Le Pique-Nique

DONALD MOFFAT, a veteran of both wars, fell in love with France when he was driving for the American Field Service in 1916. For a time between the wars he and his wife and their daughters resided in Senlis, Paris, and Pornic, an experience he has written of with charm and gaiety in his book The Mott Family in France. Last summer they went back againthe first time they had seen Paris since the Liberationand the reunion marked the beginning of a new series for the Atlantic. The first paper, “Anniversary in Paris,” appeared in July.

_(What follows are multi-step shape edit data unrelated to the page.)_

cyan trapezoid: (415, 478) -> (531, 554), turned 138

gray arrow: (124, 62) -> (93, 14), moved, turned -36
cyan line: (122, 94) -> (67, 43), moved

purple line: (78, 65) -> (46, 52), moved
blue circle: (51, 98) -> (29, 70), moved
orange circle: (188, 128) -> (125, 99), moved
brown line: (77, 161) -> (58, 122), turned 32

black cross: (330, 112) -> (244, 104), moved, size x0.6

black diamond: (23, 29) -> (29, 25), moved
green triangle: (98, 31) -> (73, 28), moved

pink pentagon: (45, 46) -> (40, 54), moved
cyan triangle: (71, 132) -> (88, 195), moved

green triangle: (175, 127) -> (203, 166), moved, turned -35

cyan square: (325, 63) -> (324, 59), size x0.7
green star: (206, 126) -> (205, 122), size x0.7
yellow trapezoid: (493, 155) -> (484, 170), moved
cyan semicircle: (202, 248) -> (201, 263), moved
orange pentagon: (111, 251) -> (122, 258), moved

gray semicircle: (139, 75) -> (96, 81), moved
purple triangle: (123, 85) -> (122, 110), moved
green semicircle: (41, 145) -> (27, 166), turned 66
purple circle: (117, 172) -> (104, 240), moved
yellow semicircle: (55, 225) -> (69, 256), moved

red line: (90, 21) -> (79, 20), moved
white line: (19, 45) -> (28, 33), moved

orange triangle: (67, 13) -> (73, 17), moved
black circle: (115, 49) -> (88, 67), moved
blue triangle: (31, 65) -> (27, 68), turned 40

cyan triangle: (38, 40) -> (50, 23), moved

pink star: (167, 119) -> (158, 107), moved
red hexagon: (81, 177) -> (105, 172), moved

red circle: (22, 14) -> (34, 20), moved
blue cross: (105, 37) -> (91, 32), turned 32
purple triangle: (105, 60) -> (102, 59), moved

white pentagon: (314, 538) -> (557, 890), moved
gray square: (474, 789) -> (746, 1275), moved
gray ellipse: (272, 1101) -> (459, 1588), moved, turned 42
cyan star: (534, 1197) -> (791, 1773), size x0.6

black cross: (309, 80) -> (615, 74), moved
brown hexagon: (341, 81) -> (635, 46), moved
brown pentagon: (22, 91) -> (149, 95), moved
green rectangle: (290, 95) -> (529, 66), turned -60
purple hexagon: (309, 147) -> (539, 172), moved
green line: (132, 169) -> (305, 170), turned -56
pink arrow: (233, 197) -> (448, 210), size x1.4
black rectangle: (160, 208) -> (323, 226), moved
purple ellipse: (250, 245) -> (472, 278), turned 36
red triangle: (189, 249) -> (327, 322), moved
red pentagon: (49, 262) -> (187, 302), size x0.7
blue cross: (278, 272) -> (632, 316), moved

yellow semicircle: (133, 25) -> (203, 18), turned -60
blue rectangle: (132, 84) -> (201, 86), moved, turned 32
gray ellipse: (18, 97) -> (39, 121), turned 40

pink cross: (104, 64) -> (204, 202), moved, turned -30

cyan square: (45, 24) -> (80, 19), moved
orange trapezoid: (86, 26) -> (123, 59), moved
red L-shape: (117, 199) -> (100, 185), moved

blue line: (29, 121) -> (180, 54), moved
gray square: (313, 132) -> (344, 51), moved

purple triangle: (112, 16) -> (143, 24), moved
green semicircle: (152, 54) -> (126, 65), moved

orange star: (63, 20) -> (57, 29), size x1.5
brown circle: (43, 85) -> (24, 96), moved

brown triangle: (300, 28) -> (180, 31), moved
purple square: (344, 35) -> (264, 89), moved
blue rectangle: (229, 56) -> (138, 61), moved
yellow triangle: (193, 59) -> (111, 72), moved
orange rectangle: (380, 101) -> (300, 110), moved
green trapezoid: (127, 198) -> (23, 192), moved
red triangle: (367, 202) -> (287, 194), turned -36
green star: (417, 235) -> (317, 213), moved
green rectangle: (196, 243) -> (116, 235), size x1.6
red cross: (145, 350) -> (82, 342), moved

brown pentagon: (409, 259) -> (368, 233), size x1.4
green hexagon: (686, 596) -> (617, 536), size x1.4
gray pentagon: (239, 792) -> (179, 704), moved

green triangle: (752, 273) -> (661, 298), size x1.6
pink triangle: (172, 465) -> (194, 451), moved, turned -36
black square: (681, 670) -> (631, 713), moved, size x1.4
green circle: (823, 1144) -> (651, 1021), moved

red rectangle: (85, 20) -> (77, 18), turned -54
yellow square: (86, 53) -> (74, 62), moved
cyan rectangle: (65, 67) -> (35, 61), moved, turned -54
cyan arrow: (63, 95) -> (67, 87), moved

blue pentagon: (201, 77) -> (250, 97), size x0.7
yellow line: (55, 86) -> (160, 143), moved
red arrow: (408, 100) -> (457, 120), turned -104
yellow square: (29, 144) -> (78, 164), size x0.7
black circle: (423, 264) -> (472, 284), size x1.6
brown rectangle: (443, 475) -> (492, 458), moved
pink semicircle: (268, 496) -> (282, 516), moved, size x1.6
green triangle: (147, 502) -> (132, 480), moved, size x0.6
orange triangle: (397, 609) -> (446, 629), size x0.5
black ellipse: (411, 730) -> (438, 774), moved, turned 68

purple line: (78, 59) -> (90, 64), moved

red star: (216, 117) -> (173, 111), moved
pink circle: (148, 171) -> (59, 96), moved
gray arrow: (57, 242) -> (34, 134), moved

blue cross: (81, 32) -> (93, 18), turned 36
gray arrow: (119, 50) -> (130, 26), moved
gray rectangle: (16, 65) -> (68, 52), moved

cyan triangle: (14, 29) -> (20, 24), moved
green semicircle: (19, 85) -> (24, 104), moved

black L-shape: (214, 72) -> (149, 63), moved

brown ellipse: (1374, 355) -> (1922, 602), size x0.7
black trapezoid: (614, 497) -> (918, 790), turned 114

HIGH in the Auvergne, in the very heart of France, where the little road twists through a great beech forest far from the nearest village, the Kanes came upon a small roadside clearing, and in the clearing a bronze plaque, set in stone. Curious, Kane stopped the car. He and his wife got out, and read: —

150 mètres d’ici out été fusilés par les Allemands, le 2 juillet 1944, Jacques Paray, 17, et Maurice Biot, 19, héros des Maquis.

They had noticed many such memorials along the road from Paris during the past two days; but the loneliness and tranquillity of this high, remote sanctuary had an extraordinarily touching quality, as though it enshrined, symbolically, the very soul of France — of a France occupied, degraded, beaten down, and still unconquerable. Here two French boys, among many thousands like them, had said to themselves “Mais non!” and died for it.

The two foreigners stood a moment in the silence of the ancient sunny forest, then turned, and drove away. Kane thought: France lost her soul in 1940 — or mislaid it, rather. No great victorious armies to be commemorated by triumphal arches, no battles won, nothing but the secret victories of the Résistance, of the simple indomitable Frenchman, fighting in midnight bands.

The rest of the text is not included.